Mastering Rate Limiting: Algorithms, Pros, Cons, and Distributed Solutions
This article explores why rate limiting is essential for high‑concurrency services, introduces four core algorithms with Go implementations, compares their strengths and weaknesses, and presents practical distributed limiting strategies using Redis, load balancers, and coordination services.
Introduction
With the rise of microservices, dependencies and call relationships become increasingly complex, making service stability crucial. Sudden traffic spikes can cause timeouts or server crashes, so rate limiting is applied to quickly reject requests that exceed configured limits, protecting both the system and its upstream/downstream services.
Key Design Principles
Multi‑level limiting : Apply limits at application, service, and data layers.

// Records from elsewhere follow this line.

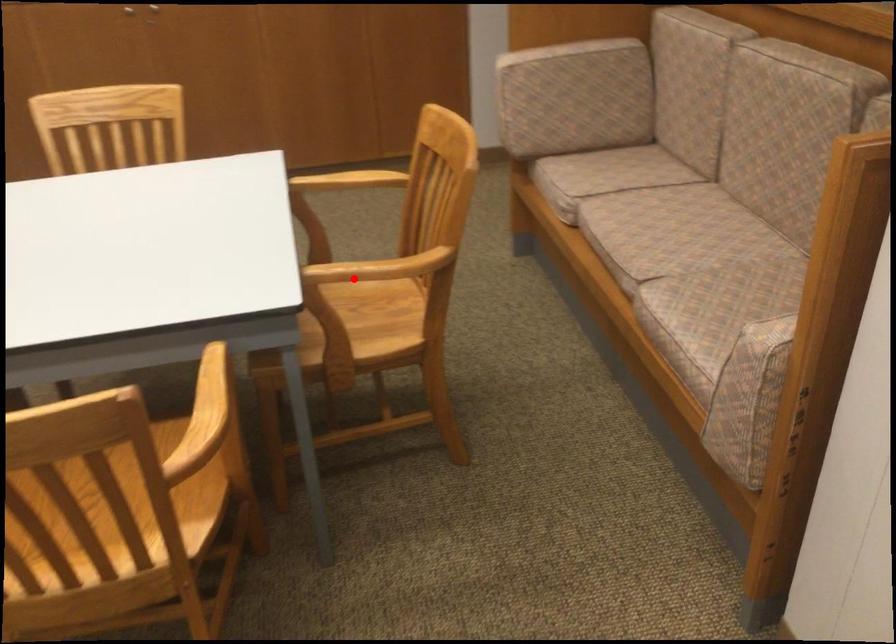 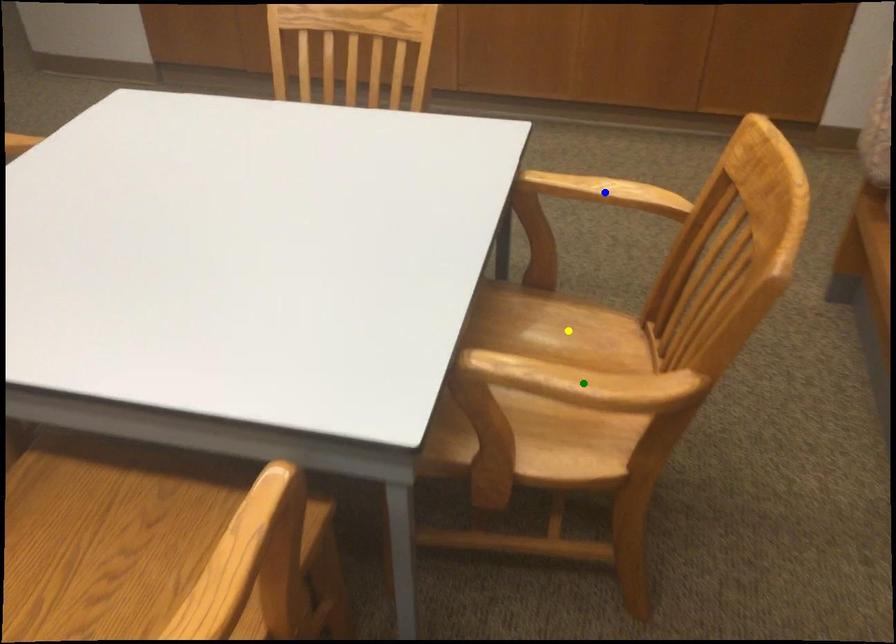 Question: I am providing you with two images of the same scene from different viewpoints. A red point is marked on the first image. You are given multiple points on the second image. Can you choose the point in image 2 that corresponds to the point in image 1?

Choices:
 (A) green point
 (B) blue point
 (C) yellow point

Answer: (C) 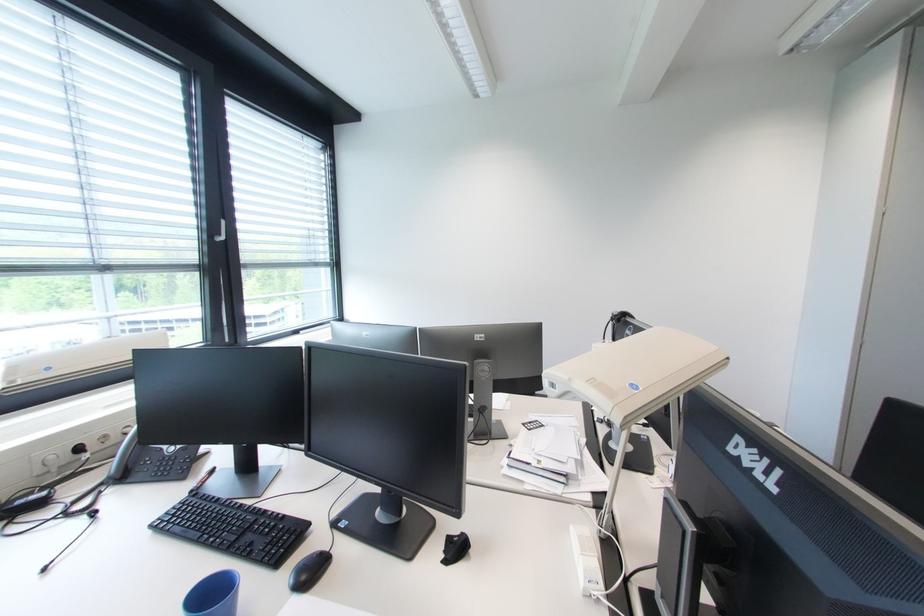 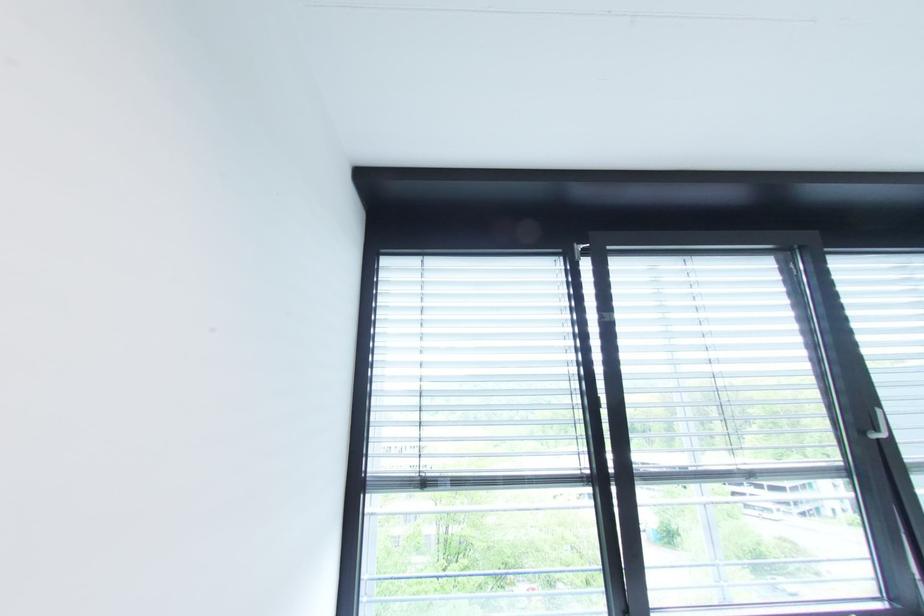 The images are taken continuously from a first-person perspective. In which direction is your viewpoint rotating?

The camera rotated toward left-up.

Dynamic thresholds : Adjust limits based on real‑time load.
Flexible dimensions : Include interface, device, IP, account ID, or behavior patterns.
Decoupling : Keep limiting as a separate service from business logic.
Fault tolerance : Provide fallback (circuit breaking, degradation) when the limiter fails.
Monitoring & alerts : Real‑time monitoring and alarm when limits are triggered.
Background
Three main tools protect high‑concurrency services: caching, degradation, and rate limiting.
Rate limiting controls the request rate to prevent overload when resources are limited.
Fundamental Concepts
A threshold defines the allowed number of requests per unit time (e.g., 500 QPS). A reject strategy determines how to handle excess requests, such as immediate rejection or queuing.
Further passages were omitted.